Se trata del sector más dinámico y con mejores proyecciones de nuestra economía debe tener la capacidad de diferenciarse en los mercados globales, pues al igual que los productos y empresas, no solo existen en el mundo físico, sino también como percepciones, en la mente de las personas.

Hoy nadie podría poner en duda que un constructo simbólico, como es una marca, es un importante y muy útil elemento de diferenciación y comunicación eficaz, sobre todo para un jugador pequeño, pero que comienza a ser relevante en materia de exportaciones. En efecto, los envíos de Ñuble son inferiores a los de otras regiones, pero su tasa de crecimiento las supera a todas. De hecho, el primer trimestre fue muy positivo al totalizar US$305 millones en envíos silvoagropecuarios, lo que representa un incremento de 42,5% en comparación con enero-marzo de 2020, según estadísticas de Odepa, con información de la Dirección Nacional de Aduanas.

Sin embargo, ese potencial puede terminar desaprovechado si no se consideran otros aspectos sobre los cuales hay bastante investigación y conocimiento, aportado por las universidades y centros de investigación locales.

Y es que tan necesario como construir una marca, el sector frutícola requiere enfrentar otros desafíos igual de urgentes, como son ampliar la superficie de riego, el uso eficiente del agua, la vinculación con las comunidades, el cuidado del medio ambiente, la superación de brechas tecnológicas entre las pymes, la adaptación al cambio climático y la introducción de nuevas variedades.

A lo anterior hay que añadir la necesidad de diversificar los mercados de destino, pues ejemplos sobran en la última década de la alta exposición de los productores de arándanos -el cultivo estrella de la provincia- frente a la volatilidad de los precios en el mercado norteamericano. Lo mismo se observa también con los cerezos y el mercado chino, y los avellanos europeos y el mercado italiano.

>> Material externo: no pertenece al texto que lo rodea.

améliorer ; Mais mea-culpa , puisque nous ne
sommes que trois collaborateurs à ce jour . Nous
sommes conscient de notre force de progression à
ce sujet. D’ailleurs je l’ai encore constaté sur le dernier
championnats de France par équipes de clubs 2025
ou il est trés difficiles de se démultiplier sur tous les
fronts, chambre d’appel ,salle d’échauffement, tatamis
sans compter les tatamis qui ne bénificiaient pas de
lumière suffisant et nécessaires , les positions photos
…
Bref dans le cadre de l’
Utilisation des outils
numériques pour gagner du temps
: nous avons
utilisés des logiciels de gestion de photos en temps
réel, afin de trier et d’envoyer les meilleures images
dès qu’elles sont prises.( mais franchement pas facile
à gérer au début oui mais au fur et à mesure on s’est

Hay un trabajo pendiente en cuanto a abrir nuevos mercados, labor en la que una oficina de relaciones exteriores, propuesta que era estudiada por el Gobierno Regional antes de la pandemia, puede ser de gran utilidad.

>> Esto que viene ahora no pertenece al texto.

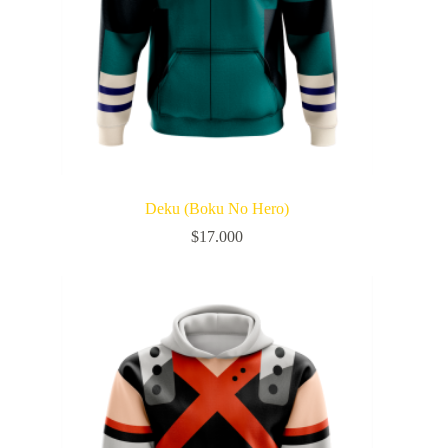
Deku (Boku No Hero)
$
17.000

También se requiere seguir avanzando en investigación, innovación e introducción de tecnología, de manera de elevar la competitividad del rubro en un escenario internacional cada vez más complejo, con nuevas especies y variedades, con sistemas de riego eficientes y con mecanismos de aseguramiento de la inocuidad y de protección frente a plagas y enfermedades.

Finalmente, para que todo cuaje se necesitan cooperación público-privada y trabajo asociativo no solo para fortalecer a un sector de nuestra economía, sino para que su desarrollo y efectos económicos sean percibidos por toda la población.